I think we may be talking about two different but related things. I have trained in a striking art, and I've been in a couple of real world fights. I agree that a good attacker will leave few openings (if any). But that's different than actively blocking during the instant
of the attack.
If I'm in the act of throwing a powerful, centered punch, what would I block? How could I block? After all, all of my energy is directed into that punch (actually into and through my opponent). If I see something coming toward my face/midsection/groin, the most I can do is move. If I try to block, then I've switched from attacking to defending, and my attack will suffer -- it will no longer have my full commitment. In fact, even moving breaks my structure and makes my attack less powerful. That's one reason why atemi are so effective at breaking uke's focus.
Remember, I am speaking of the instant of the attack.
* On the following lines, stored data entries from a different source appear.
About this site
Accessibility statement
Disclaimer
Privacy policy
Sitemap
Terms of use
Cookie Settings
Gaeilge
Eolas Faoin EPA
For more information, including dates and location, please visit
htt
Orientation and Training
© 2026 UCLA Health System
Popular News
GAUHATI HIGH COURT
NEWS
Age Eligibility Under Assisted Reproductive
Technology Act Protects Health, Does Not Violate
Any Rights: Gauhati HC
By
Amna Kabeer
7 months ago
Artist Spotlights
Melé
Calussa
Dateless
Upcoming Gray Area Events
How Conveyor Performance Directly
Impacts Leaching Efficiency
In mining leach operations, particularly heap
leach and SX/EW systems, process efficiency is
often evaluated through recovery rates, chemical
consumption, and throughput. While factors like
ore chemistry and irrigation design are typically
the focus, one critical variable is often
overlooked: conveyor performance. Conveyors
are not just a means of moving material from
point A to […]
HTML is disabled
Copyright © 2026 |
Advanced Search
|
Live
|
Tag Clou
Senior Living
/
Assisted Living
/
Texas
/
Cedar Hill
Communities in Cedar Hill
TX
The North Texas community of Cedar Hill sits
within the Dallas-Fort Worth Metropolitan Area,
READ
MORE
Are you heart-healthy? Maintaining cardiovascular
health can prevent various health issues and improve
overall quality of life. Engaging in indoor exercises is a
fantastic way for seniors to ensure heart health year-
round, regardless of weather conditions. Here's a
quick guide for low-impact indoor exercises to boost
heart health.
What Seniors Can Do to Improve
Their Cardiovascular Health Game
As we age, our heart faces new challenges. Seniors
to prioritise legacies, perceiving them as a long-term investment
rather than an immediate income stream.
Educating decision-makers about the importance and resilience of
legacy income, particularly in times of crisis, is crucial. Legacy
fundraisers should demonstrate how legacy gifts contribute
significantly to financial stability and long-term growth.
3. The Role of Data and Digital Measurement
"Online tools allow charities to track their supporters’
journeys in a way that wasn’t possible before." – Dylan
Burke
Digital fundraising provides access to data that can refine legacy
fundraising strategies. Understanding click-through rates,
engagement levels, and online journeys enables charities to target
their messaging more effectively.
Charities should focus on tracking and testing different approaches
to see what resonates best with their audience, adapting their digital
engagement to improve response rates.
As soon as that instant passes, I can defend, attack again, or retreat depending on the other guy's actions. In fact, I'd suggest that really effective martial artists who study striking arts are so good at switching between attacking and defending from one instant to the next
that it seems they are doing both at the same time. For example: an effective block followed immediately by a fully committed, centered attack could very well be one motion.
And, heck, I'm a beginner, so I'm sure there's a lot about the subject that I don't know. However for me, at this stage in my training, I find it helpful to strive for every attack to be like the one sword cut: no thought for myself, just pure focused attack.
Of course, I also remember the other part of ukemi (safe falling) so that my one, good, completely focused, and committed attack isn't my last.